C’è chi le ricorda come svalvolate surfiste delle correnti marine nel film d’animazione Alla ricerca di Nemo, altri le collegano a un popolare cartone animato in cui quattro tartarughe, Leonardo, Michelangelo, Donatello e Raffaello, sfiorate da una sostanza radioattiva, diventano quasi umane e travestite da ninja difendono la terra. Una trovata fantasiosa, certamente, che mai come oggi è vicina alla realtà. Le tartarughe marine Caretta caretta, da qualche anno sono diventate sentinelle dell’inquinamento e paladine della natura. Con quello che raccontano, dicono all’uomo ciò che non deve continuare a fare se non vuole danneggiare ulteriormente l’ecosistema.
Sardinia Post Magazine ha deciso di intervistarle. O meglio, di parlare col gruppo di ricercatori che ha raccolto le testimonianze di centinaia di loro, analizzando ciò che mangiano (e spesso le avvelena).

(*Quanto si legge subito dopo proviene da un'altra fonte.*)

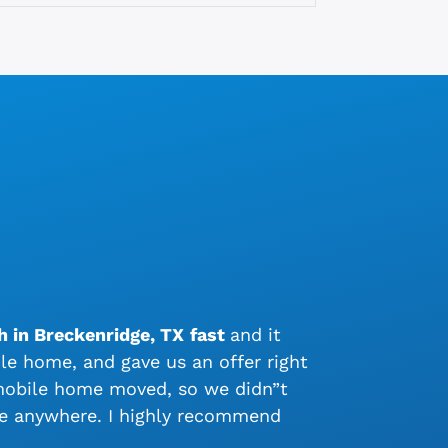
h in Breckenridge, TX
fast
and it
e home, and gave us an offer right
 mobile home moved, so we didn”t
me anywhere. I highly recommend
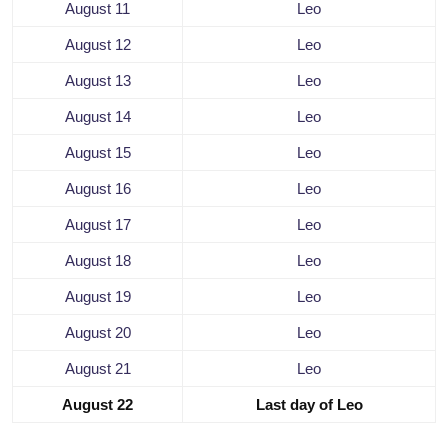
August 11
Leo
August 12
Leo
August 13
Leo
August 14
Leo
August 15
Leo
August 16
Leo
August 17
Leo
August 18
Leo
August 19
Leo
August 20
Leo
August 21
Leo
August 22
Last day of Leo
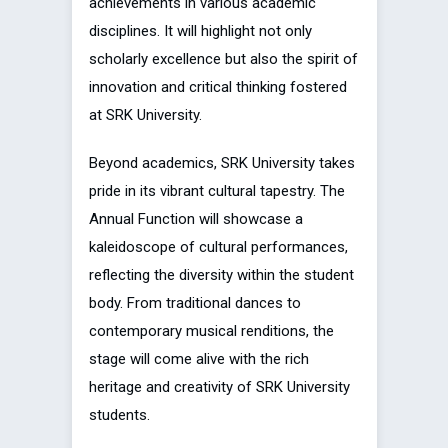
achievements in various academic
disciplines. It will highlight not only
scholarly excellence but also the spirit of
innovation and critical thinking fostered
at SRK University.
Beyond academics, SRK University takes
pride in its vibrant cultural tapestry. The
Annual Function will showcase a
kaleidoscope of cultural performances,
reflecting the diversity within the student
body. From traditional dances to
contemporary musical renditions, the
stage will come alive with the rich
heritage and creativity of SRK University
students.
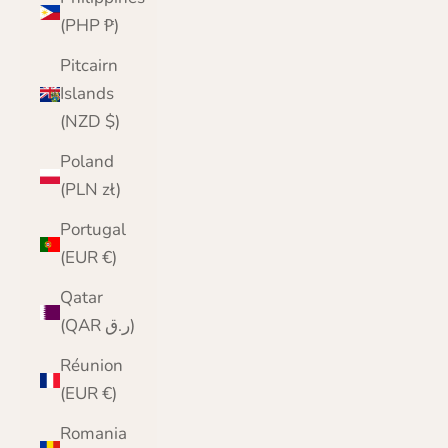
(PHP ₱)
Pitcairn
Islands
(NZD $)
Poland
(PLN zł)
Portugal
(EUR €)
Qatar
(QAR ر.ق)
Réunion
(EUR €)
Romania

Uno strano e inquietante menù dove tra le pietanze c’è anche la plastica. Una presenza così costante e diffusa che i risultati ottenuti sull’analisi delle plastiche ingerite dalle Caretta caretta sono diventati parametro europeo di analisi dell’inquinamento marino in progetti come Indicit che ha l’obiettivo di mettere a punto una metodologia per rendere operativo l’indicatore sulla qualità dei rifiuti del mare ingeriti degli animali che lo popolano.
Il luogo di questa intervista è un laboratorio nell’area marina protetta nella penisola del Sinis, non troppo distante dal golfo di Oristano, dove lavorano gli esperti del Cres (Centro di recupero del Sinis), nato dalla collaborazione tra Cnr e Area marina protetta. Qua le tartarughe vengono non solo analizzate, ma anche curate. Già, perché le prime vittime dell’azione scellerata dell’uomo sono proprio loro.